• [Activity] If a line includes "هزار", copy it out of the entries.

START Input for this task

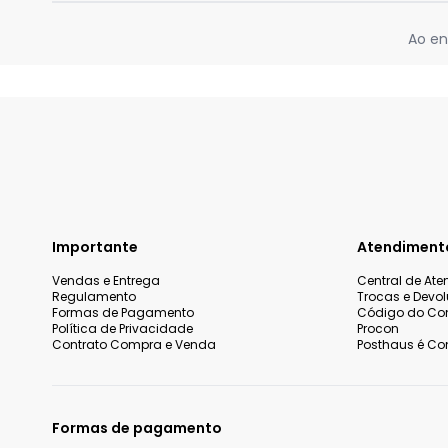
Ao en
Importante
Atendiment
Vendas e Entrega
Central de At
Regulamento
Trocas e Devo
Formas de Pagamento
Código do Co
Política de Privacidade
Procon
Contrato Compra e Venda
Posthaus é Con
Formas de pagamento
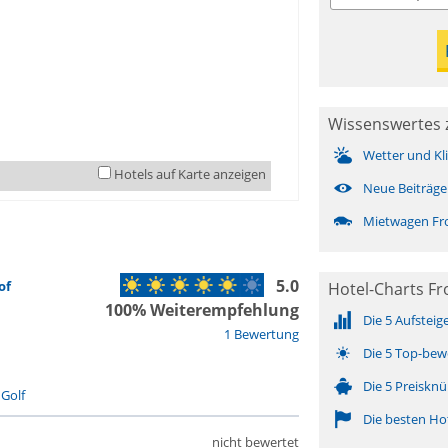
Wissenswertes 
Wetter und Kl
Hotels auf Karte anzeigen
Neue Beiträge
Mietwagen Fro
5.0
of
Hotel-Charts Fr
100% Weiterempfehlung
Die 5 Aufsteig
1 Bewertung
Die 5 Top-bew
Die 5 Preisknü
-
Golf
Die besten Ho
nicht bewertet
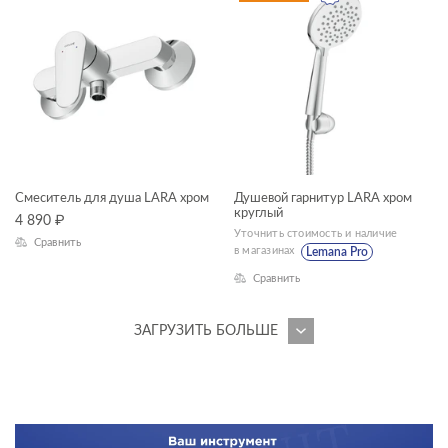
Смеситель для душа LARA хром
Душевой гарнитур LARA хром
круглый
4 890
₽
Уточнить стоимость и наличие
Сравнить
в магазинах
Lemana Pro
Сравнить
ЗАГРУЗИТЬ БОЛЬШЕ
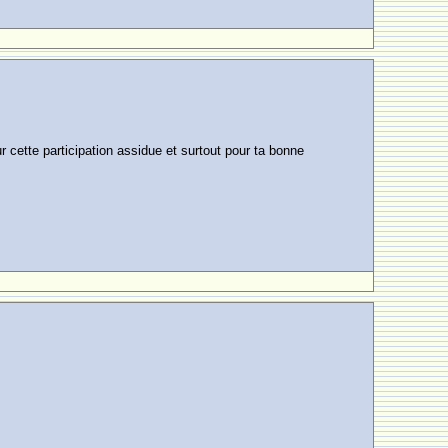
r cette participation assidue et surtout pour ta bonne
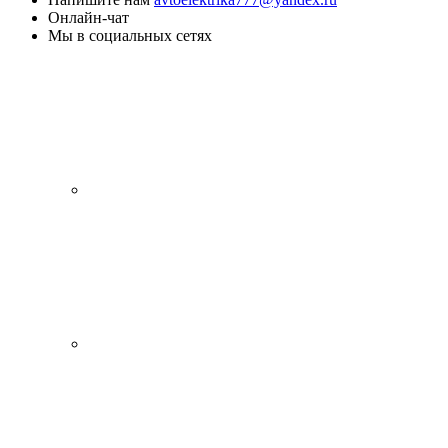
Онлайн-чат
Мы в социальных сетях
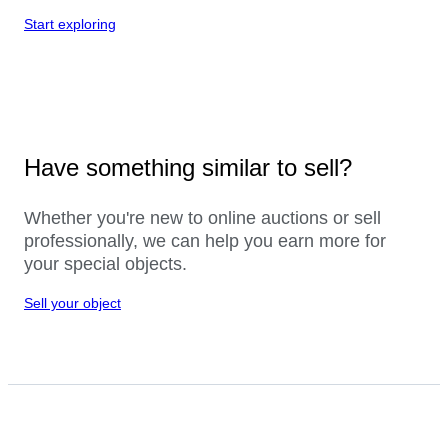
Start exploring
Have something similar to sell?
Whether you're new to online auctions or sell
professionally, we can help you earn more for
your special objects.
Sell your object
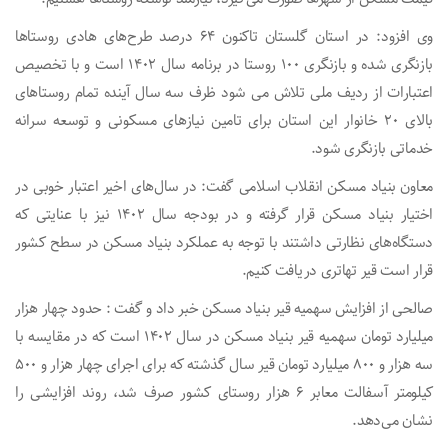
وی افزود: در استان گلستان تاکنون ۶۴ درصد طرح‌های هادی روستاها
بازنگری شده و بازنگری ۱۰۰ روستا در برنامه سال ۱۴۰۲ است و با تخصیص
اعتبارات از ردیف ملی تلاش می شود ظرف سه سال آینده تمام روستاهای
بالای ۲۰ خانوار این استان برای تامین نیازهای مسکونی و توسعه سرانه
خدماتی بازنگری شود.
معاون بنیاد مسکن انقلاب اسلامی گفت: در سال‌های اخیر اعتبار خوبی در
اختیار بنیاد مسکن قرار گرفته و در بودجه سال ۱۴۰۲ نیز با عنایتی که
دستگاه‌های نظارتی داشتند با توجه به عملکرد بنیاد مسکن در سطح کشور
قرار است قیر تهاتری دریافت کنیم.
صالحی از افزایش سهمیه قیر بنیاد مسکن خبر داد و گفت : حدود چهار هزار
میلیارد تومان سهمیه قیر بنیاد مسکن در سال ۱۴۰۲ است که در مقایسه با
سه هزار و ۸۰۰ میلیارد تومان قیر سال گذشته که برای اجرای چهار هزار و ۵۰۰
کیلومتر آسفالت معابر ۶ هزار روستای کشور صرف شد، روند افزایشی را
نشان می‌دهد.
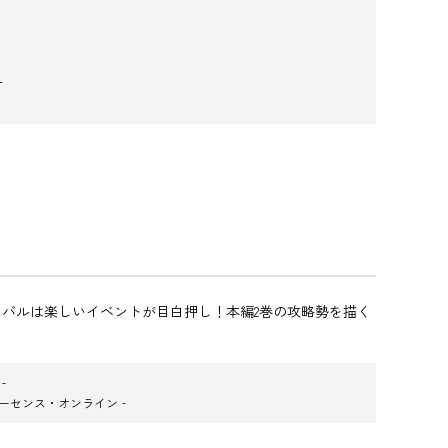
ー
バルは楽しいイベントが目白押し！本編2巻の攻略勢を描く
‐
リーセンス・オンライン‐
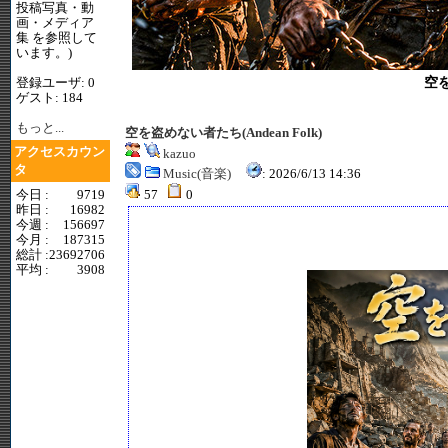
投稿写真・動
画・メディア
集 を参照して
います。)
空を
登録ユーザ: 0
ゲスト: 184
もっと...
空を盗めない者たち(Andean Folk)
アクセスカウン
kazuo
タ
Music(音楽)
: 2026/6/13 14:36
今日 :
9719
57
0
昨日 :
16982
今週 :
156697
今月 :
187315
総計 :
23692706
平均 :
3908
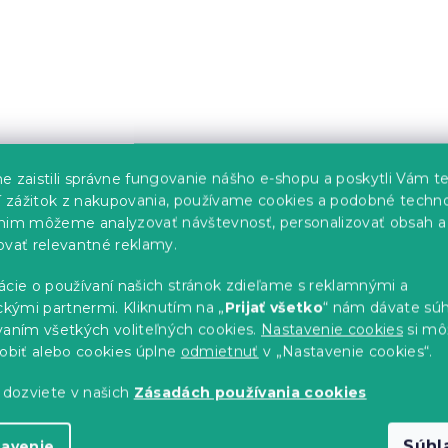
iska pre psy DUO
Samonavíjacie vodítko 
e zaistili správne fungovanie nášho e-shopu a poskytli Vám t
cm
psa GUID, bielo-modré
ší zážitok z nakupovania, používame cookies a podobné techno
s)
Skladom
(>10 ks)
nim môžeme analyzovať návštevnosť, personalizovať obsah a
ovať relevantné reklamy.
5 €
ácie o používaní našich stránok zdieľame s reklamnými a
ckými partnermi. Kliknutím na „
Prijať všetko
“ nám dávate súh
vaním všetkých voliteľných cookies.
Nastavenie cookies
si mô
sobiť alebo cookies úplne
odmietnuť
v „Nastavenie cookies“.
 dozviete v našich
Zásadách používania cookies
Súhl
tavenie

END Input for this task

• [Written solution]
صالحی از افزایش سهمیه قیر بنیاد مسکن خبر داد و گفت : حدود چهار هزار
سه هزار و ۸۰۰ میلیارد تومان قیر سال گذشته که برای اجرای چهار هزار و ۵۰۰
کیلومتر آسفالت معابر ۶ هزار روستای کشور صرف شد، روند افزایشی را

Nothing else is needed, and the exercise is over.